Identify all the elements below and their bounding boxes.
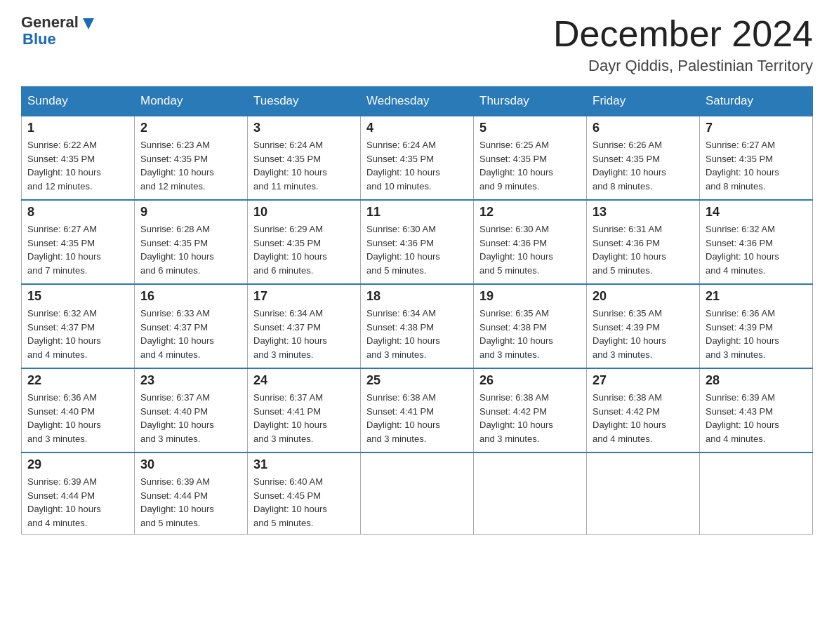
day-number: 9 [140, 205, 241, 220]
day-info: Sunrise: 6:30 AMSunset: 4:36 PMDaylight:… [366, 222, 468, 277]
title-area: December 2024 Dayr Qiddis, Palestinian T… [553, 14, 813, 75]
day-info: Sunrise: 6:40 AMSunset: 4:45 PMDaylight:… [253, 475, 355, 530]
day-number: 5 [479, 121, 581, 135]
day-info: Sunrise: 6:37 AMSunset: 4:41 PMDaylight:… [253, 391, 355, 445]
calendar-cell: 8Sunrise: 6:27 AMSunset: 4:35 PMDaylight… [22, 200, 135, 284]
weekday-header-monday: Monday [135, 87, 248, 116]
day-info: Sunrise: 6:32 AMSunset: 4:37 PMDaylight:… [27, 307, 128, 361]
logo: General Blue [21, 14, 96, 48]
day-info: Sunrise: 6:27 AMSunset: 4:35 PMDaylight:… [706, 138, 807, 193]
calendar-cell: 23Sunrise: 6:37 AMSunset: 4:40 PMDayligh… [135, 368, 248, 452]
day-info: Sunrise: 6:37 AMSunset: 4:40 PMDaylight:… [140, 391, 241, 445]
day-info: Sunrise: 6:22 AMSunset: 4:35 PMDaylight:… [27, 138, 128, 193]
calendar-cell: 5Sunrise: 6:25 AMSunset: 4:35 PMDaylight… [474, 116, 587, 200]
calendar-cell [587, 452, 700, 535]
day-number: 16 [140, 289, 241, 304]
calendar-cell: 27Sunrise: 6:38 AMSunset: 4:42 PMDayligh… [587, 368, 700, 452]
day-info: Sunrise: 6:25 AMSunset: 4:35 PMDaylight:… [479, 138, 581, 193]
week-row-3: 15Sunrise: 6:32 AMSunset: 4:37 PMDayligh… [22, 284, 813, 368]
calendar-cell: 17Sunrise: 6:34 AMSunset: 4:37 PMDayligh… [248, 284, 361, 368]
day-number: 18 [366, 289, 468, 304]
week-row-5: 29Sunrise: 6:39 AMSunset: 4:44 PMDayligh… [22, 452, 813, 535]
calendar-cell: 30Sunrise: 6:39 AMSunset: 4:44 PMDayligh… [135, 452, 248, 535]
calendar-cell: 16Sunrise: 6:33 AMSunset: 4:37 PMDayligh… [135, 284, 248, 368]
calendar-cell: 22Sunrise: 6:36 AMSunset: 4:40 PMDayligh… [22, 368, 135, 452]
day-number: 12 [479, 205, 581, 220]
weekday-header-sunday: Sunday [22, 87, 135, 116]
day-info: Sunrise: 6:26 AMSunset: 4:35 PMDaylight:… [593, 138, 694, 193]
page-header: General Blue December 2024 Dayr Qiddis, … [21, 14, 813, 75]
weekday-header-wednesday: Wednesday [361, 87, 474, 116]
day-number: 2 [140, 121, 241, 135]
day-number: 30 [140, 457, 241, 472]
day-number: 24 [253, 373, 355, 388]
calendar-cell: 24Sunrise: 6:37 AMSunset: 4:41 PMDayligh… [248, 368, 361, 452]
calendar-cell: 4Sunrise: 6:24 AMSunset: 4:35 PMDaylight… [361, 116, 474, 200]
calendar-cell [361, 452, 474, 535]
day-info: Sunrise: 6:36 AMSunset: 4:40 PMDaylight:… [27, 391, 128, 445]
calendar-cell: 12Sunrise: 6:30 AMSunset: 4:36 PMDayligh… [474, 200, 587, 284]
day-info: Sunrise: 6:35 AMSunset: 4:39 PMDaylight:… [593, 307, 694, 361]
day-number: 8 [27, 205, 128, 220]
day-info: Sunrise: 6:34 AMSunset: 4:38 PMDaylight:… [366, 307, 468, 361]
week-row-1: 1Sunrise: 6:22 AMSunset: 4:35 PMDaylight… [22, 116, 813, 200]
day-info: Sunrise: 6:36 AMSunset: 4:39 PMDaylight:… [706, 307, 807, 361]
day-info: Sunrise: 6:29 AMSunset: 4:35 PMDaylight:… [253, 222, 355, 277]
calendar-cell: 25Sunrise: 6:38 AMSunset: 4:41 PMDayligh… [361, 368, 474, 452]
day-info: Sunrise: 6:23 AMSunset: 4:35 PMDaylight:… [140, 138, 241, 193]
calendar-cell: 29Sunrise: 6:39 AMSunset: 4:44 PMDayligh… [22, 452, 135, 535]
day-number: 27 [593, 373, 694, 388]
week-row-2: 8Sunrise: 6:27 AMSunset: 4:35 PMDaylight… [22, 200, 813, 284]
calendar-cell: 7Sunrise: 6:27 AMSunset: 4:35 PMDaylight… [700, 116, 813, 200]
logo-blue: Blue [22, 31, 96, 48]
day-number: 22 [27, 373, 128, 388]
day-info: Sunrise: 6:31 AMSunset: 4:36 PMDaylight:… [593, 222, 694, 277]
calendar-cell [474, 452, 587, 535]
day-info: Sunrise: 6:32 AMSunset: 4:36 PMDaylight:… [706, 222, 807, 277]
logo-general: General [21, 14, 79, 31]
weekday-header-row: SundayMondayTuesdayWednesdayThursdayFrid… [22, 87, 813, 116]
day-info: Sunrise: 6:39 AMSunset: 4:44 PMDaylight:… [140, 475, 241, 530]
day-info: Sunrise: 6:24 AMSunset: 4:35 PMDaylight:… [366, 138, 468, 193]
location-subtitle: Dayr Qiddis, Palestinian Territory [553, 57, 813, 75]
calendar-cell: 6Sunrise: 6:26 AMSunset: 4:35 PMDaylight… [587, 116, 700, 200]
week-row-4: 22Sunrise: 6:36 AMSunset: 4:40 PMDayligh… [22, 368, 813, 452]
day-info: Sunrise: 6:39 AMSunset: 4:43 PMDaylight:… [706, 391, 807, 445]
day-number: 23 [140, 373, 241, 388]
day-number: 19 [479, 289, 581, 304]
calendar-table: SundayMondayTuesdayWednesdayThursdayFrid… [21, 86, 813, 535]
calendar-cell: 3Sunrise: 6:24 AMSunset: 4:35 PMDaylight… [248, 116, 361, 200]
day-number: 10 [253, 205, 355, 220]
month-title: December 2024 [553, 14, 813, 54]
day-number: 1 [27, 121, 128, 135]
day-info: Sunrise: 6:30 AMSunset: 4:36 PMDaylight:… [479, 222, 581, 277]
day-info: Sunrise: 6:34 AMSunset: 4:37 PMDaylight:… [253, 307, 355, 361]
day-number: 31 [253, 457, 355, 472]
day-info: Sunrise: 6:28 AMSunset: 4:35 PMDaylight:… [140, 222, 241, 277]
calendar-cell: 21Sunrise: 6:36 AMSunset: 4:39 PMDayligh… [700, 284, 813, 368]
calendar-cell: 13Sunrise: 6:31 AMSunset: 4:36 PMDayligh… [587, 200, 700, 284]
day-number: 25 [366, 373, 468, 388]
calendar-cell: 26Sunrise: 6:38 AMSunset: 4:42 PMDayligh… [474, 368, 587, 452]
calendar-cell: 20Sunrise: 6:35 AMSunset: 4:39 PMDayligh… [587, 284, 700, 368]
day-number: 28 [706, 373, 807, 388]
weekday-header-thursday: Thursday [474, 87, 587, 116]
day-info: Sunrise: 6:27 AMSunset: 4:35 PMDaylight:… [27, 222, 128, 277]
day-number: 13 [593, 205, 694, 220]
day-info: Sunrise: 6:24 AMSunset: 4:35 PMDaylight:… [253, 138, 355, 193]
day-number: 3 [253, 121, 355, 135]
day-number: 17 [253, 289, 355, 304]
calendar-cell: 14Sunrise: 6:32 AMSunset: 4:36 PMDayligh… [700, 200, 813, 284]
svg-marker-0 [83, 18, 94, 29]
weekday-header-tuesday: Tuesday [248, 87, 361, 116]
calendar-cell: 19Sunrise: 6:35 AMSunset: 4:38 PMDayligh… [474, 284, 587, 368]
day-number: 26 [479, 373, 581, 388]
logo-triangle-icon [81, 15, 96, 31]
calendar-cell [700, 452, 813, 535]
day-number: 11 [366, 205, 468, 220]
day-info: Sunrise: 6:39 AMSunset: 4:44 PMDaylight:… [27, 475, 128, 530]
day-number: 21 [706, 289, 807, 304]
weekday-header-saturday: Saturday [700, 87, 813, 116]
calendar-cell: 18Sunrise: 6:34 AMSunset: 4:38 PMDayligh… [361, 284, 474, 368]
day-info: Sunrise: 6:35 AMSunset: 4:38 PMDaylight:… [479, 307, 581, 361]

◆ WHAT TO DO ◆
In the data above, which lines have "Palestinian"? Report each of them.

◆ RESPONSE TO THIS TASK ◆
title-area: December 2024 Dayr Qiddis, Palestinian T… [553, 14, 813, 75]
location-subtitle: Dayr Qiddis, Palestinian Territory [553, 57, 813, 75]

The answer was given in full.